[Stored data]
* * * *

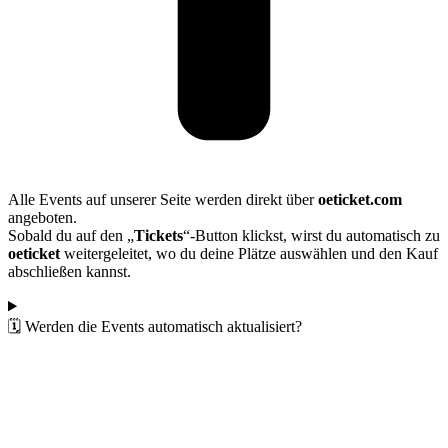
Alle Events auf unserer Seite werden direkt über
oeticket.com
angeboten.
Sobald du auf den „
Tickets
“-Button klickst, wirst du automatisch zu
oeticket
weitergeleitet, wo du deine Plätze auswählen und den Kauf
abschließen kannst.
🗓️ Werden die Events automatisch aktualisiert?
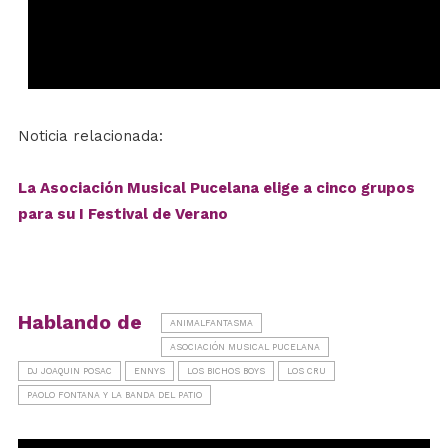
Noticia relacionada:
La Asociación Musical Pucelana elige a cinco grupos
para su I Festival de Verano
Hablando de
ANIMALFANTASMA
ASOCIACIÓN MUSICAL PUCELANA
DJ JOAQUIN POSAC
ENNYS
LOS BICHOS BOYS
LOS CRU
PAOLO FONTANA Y LA BANDA DEL PATIO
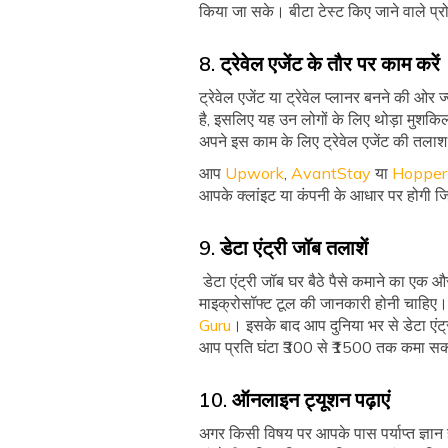
किया जा सके। बीटा टेस्ट किए जाने वाले प
8. ट्रेवेल एजेंट के तौर पर काम करें
ट्रेवेल एजेंट या ट्रेवेल प्लानर बनने की ओ
है, इसलिए यह उन लोगों के लिए थोड़ा मुशकिल 
अपने इस काम के लिए ट्रेवेल एजेंट की तलाश मे
आप
Upwork
,
AvantStay
या
Hopper
आपके क्लांइट या कंपनी के आधार पर होगी ज
9. डेटा एंट्री जॉब तलाशें
डेटा एंट्री जॉब घर बैठे पैसे कमाने का ए
माइक्रोसॉफ्ट टूल की जानकारी होनी चाहिए
Guru
। इसके बाद आप दुनिया भर से डेटा एंट्
आप प्रति घंटा ₹300 से ₹1500 तक कमा सकते 
10. ऑनलाइन ट्यूशन पढ़ाएं
अगर किसी विषय पर आपके पास पर्याप्त ज्ञान 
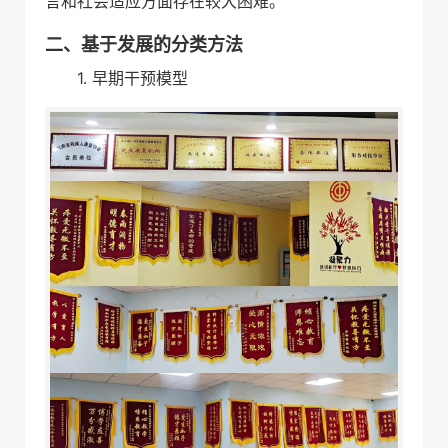
言和社会适应方面存在较大困难。
二、基于发展的分类方法
1. 早期干预模型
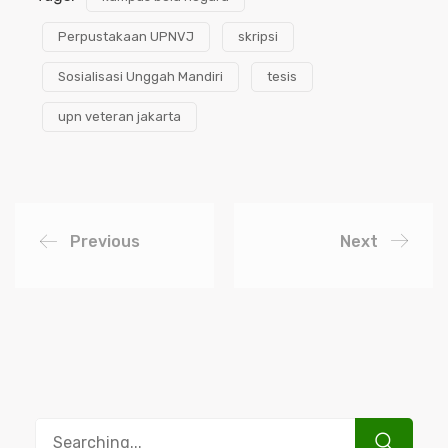
Perpustakaan UPNVJ
skripsi
Sosialisasi Unggah Mandiri
tesis
upn veteran jakarta
Previous
Next
Search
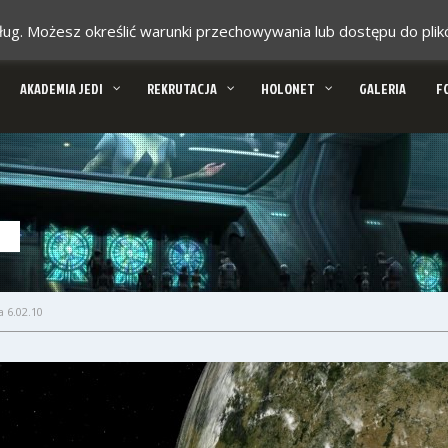
 usług. Możesz określić warunki przechowywania lub dostępu do pl
AKADEMIA JEDI
REKRUTACJA
HOLONET
GALERIA
F
 6.02.10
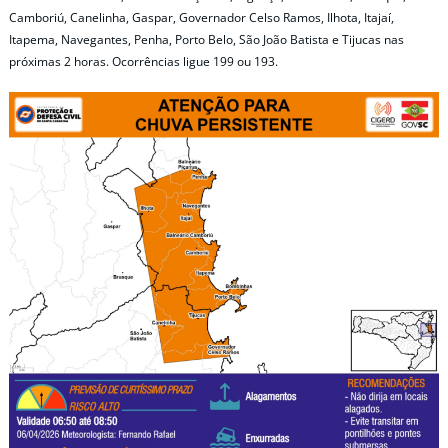
Camboriú, Canelinha, Gaspar, Governador Celso Ramos, Ilhota, Itajaí,
Itapema, Navegantes, Penha, Porto Belo, São João Batista e Tijucas nas
próximas 2 horas. Ocorrências ligue 199 ou 193.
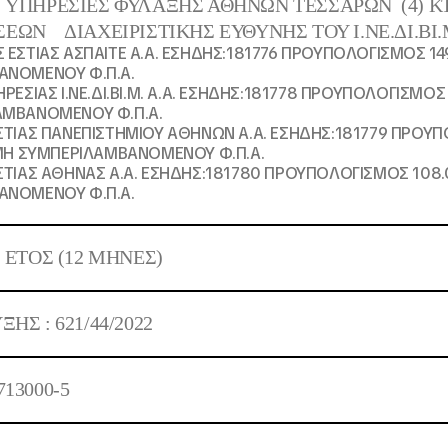
:
ΥΠΗΡΕΣΙΕΣ ΦΥΛΑΞΗΣ ΑΘΗΝΩΝ ΤΕΣΣΑΡΩΝ (4) Κ
ΕΩΝ ΔΙΑΧΕΙΡΙΣΤΙΚΗΣ ΕΥΘΥΝΗΣ ΤΟΥ Ι.ΝΕ.ΔΙ.ΒΙ.
 ΕΣΤΙΑΣ ΑΣΠΑΙΤΕ Α.Α. ΕΣΗΔΗΣ:181776 ΠΡΟΥΠΟΛΟΓΙΣΜΟΣ 14
ΑΝΟΜΕΝΟΥ Φ.Π.Α.
ΡΕΣΙΑΣ Ι.ΝΕ.ΔΙ.ΒΙ.Μ. Α.Α. ΕΣΗΔΗΣ:181778 ΠΡΟΥΠΟΛΟΓΙΣΜΟΣ
ΑΜΒΑΝΟΜΕΝΟΥ Φ.Π.Α.
ΣΤΙΑΣ ΠΑΝΕΠΙΣΤΗΜΙΟΥ ΑΘΗΝΩΝ Α.Α. ΕΣΗΔΗΣ:181779 ΠΡΟΥ
 ΜΗ ΣΥΜΠΕΡΙΛΑΜΒΑΝΟΜΕΝΟΥ Φ.Π.Α.
ΣΤΙΑΣ ΑΘΗΝΑΣ Α.Α. ΕΣΗΔΗΣ:181780 ΠΡΟΥΠΟΛΟΓΙΣΜΟΣ 108.
ΑΝΟΜΕΝΟΥ Φ.Π.Α.
1 ΕΤΟΣ
(12 ΜΗΝΕΣ)
ΥΞΗΣ :
621/44/2022
713000-5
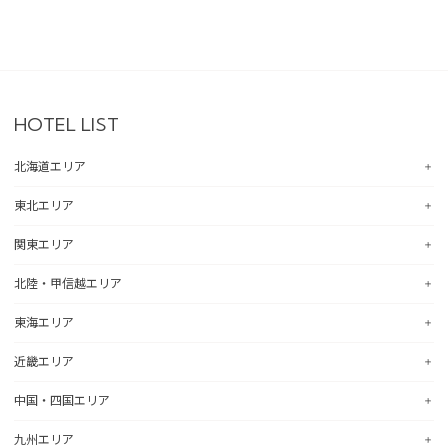
HOTEL LIST
北海道エリア
東北エリア
コンフォートホテル札幌すすきの
コンフォートホテルERA札幌北口
関東エリア
コンフォートホテル八戸
コンフォートホテル函館
コンフォートホテル北上
北陸・甲信越エリア
コンフォートホテル釧路
コンフォートホテル水戸
コンフォートイン一関インター
コンフォートホテル帯広
コンフォートインひたちなか
東海エリア
コンフォートホテル仙台東口
コンフォートホテル新潟駅前
コンフォートホテル北見
コンフォートイン鹿島
コンフォートホテル仙台西口
コンフォートイン新潟中央インター
近畿エリア
コンフォートホテル苫小牧
コンフォートイン土浦阿見
コンフォートホテル浜松
コンフォートホテル秋田
コンフォートイン新潟亀田
コンフォートホテル千歳
コンフォートイン宇都宮鹿沼
コンフォートホテル岐阜
中国・四国エリア
コンフォートホテル山形
コンフォートホテル燕三条
コンフォートホテル彦根
コンフォートイン佐野藤岡インター
コンフォートイン大垣
コンフォートホテル天童
コンフォートホテル富山駅前
コンフォートイン近江八幡
九州エリア
コンフォートホテル前橋
hotel around TAKAYAMA, an Ascend Collection Hotel
コンフォートイン倉敷水島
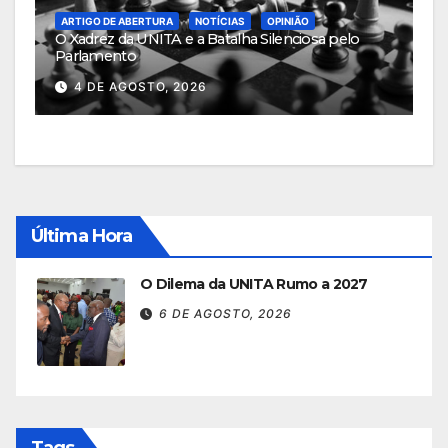
ARTIGO DE ABERTURA
NOTÍCIAS
OPINIÃO
O Xadrez da UNITA e a Batalha Silenciosa pelo
Parlamento
4 DE AGOSTO, 2026
Última Hora
O Dilema da UNITA Rumo a 2027
6 DE AGOSTO, 2026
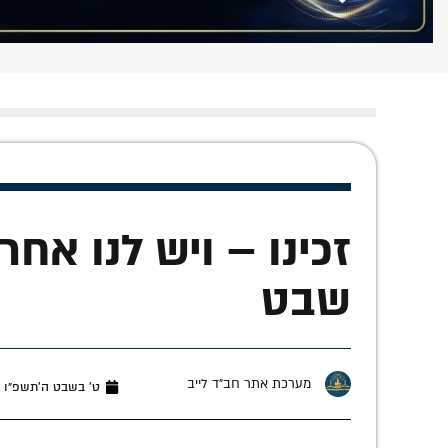
זכינו – ויש לנו אחרי
שבט
מערכת אתר חב"ד לייב
ט׳ בשבט ה׳תשפ״ו (ינואר 7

* * * *

--- REQUIREMENT ---
All lines above that include the word "ΠΡΟΥΠΟΛΟΓΙΣΜΟΣ" should be located and copied.

--- TASK SOLUTION ---
 ΕΣΤΙΑΣ ΑΣΠΑΙΤΕ Α.Α. ΕΣΗΔΗΣ:181776 ΠΡΟΥΠΟΛΟΓΙΣΜΟΣ 14
ΡΕΣΙΑΣ Ι.ΝΕ.ΔΙ.ΒΙ.Μ. Α.Α. ΕΣΗΔΗΣ:181778 ΠΡΟΥΠΟΛΟΓΙΣΜΟΣ
ΣΤΙΑΣ ΑΘΗΝΑΣ Α.Α. ΕΣΗΔΗΣ:181780 ΠΡΟΥΠΟΛΟΓΙΣΜΟΣ 108.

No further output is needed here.